『無能の鷹』が伝えた“ありのままの自分でいること”の大切さ 鷹野たちとの再会を願って

『無能の鷹』が教えてくれた大切なこと

「頑張らなくていいや。鷹野はずっと、鷹野のままでいて」

 超有能そうなオーラを醸し出しながらも、実は衝撃的に無能な新入社員・鷹野ツメ子(菜々緒)。彼女はただ普通に生きているだけなのに、とんでもないミラクルを次々と起こし、周囲の人々に大きな影響を与えてきた。

 ありのままの自分でいることが、もしかしたら誰かの、何かの役に立つのかもしれない。『無能の鷹』(テレビ朝日系)最終話で起きる怒涛の展開は、その究極とも言える。

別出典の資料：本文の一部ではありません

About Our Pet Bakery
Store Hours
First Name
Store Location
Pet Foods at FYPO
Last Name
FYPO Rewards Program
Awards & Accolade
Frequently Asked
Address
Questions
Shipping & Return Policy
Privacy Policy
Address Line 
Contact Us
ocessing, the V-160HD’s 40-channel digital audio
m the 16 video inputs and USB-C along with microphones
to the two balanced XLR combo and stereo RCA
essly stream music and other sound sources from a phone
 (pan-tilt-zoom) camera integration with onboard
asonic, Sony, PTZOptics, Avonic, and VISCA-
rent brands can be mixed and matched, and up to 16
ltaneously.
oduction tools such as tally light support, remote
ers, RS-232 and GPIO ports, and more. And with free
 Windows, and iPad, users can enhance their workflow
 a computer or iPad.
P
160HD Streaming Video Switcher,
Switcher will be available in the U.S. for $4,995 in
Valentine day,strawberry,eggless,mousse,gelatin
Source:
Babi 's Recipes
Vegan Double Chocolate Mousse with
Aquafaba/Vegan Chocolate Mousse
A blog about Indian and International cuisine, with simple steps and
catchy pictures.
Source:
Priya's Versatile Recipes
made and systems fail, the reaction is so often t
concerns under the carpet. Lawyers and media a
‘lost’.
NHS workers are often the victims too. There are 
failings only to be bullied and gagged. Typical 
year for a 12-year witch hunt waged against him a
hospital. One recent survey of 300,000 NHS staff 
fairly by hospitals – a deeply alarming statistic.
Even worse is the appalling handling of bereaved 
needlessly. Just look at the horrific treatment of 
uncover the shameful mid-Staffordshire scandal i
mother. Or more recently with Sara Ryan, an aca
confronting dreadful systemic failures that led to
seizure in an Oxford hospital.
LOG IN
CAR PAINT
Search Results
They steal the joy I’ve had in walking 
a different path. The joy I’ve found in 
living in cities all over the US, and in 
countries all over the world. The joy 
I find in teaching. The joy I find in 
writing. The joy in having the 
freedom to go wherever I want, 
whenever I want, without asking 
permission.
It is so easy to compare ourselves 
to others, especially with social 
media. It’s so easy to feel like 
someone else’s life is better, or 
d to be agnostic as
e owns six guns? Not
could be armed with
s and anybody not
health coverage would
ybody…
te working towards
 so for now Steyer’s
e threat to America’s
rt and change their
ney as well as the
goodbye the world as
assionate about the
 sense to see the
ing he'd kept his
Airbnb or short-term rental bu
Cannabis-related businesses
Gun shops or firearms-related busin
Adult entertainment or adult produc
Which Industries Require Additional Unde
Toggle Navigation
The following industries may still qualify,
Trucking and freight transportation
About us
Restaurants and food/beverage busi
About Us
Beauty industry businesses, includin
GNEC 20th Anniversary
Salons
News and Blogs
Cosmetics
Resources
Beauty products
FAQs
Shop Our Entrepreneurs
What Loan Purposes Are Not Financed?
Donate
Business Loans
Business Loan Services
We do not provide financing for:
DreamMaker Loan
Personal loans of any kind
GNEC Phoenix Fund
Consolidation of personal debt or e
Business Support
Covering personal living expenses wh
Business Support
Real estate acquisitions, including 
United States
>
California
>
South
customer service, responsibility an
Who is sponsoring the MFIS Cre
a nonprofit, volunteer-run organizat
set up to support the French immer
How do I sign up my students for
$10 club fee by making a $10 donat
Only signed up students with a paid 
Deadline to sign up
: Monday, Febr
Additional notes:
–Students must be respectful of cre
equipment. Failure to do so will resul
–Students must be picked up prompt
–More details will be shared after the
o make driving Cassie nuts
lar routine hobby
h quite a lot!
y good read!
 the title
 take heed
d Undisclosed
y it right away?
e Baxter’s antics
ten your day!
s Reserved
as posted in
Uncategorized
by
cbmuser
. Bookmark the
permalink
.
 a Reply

 鷹野と鶸田(塩野瑛久)がTALONに入社してまもなく1年が経とうとしていた頃、会社がAIによるITコンサルティング業の100%自動化に乗り出す。それに伴って、開発部以外の部署は縮小されることになり、営業部にいたっては閉鎖が決定。営業部の社員たちは開発部に異動するか、もしくは転職するかの2択を迫られることに。

 あまりに突然の出来事だが、いずれはAIに49%の仕事が取って代わられると言われている今、彼らが置かれた状況は決して他人事ではない。人間はよりクリエイティブな能力を求められ、誰かに与えられた仕事しかできない、ましてや鷹野のように与えられた仕事もまともにこなせない人は真っ先に淘汰される……はずだった。

 鶸田と訪れた取引先で迷子になった鷹野が迷い込んだのは、イノベーティブでブレイクスルーな究極のロボットを開発する現場。そこで、いつもの調子で質問に答えていた鷹野の発案により、高性能に見えて何の役にも立たないロボット、通称“鷹ロボ”が開発される。鷹野の行動パターンを習得させたそのロボットは「よくわからないけど、なんだかいい感じ」と世界中で大ヒットし、「戦うのが馬鹿らしくなった」と戦争まで終わらせてしまった。

 たしかに鷹野の見掛け倒しっぷりには、「相手を出し抜いてやろう」とか、「舐められないようにしなきゃ」とか、いろいろ考えていたことがすべて馬鹿らしくなって、どうでもよくする不思議な力がある。国対国、人間対AIのように、あらゆるものが対立構造に落とし込まれて、ピリピリとしたムードが漂う現代において、本当に必要とされているのは実は鷹野のような人間なのかもしれない。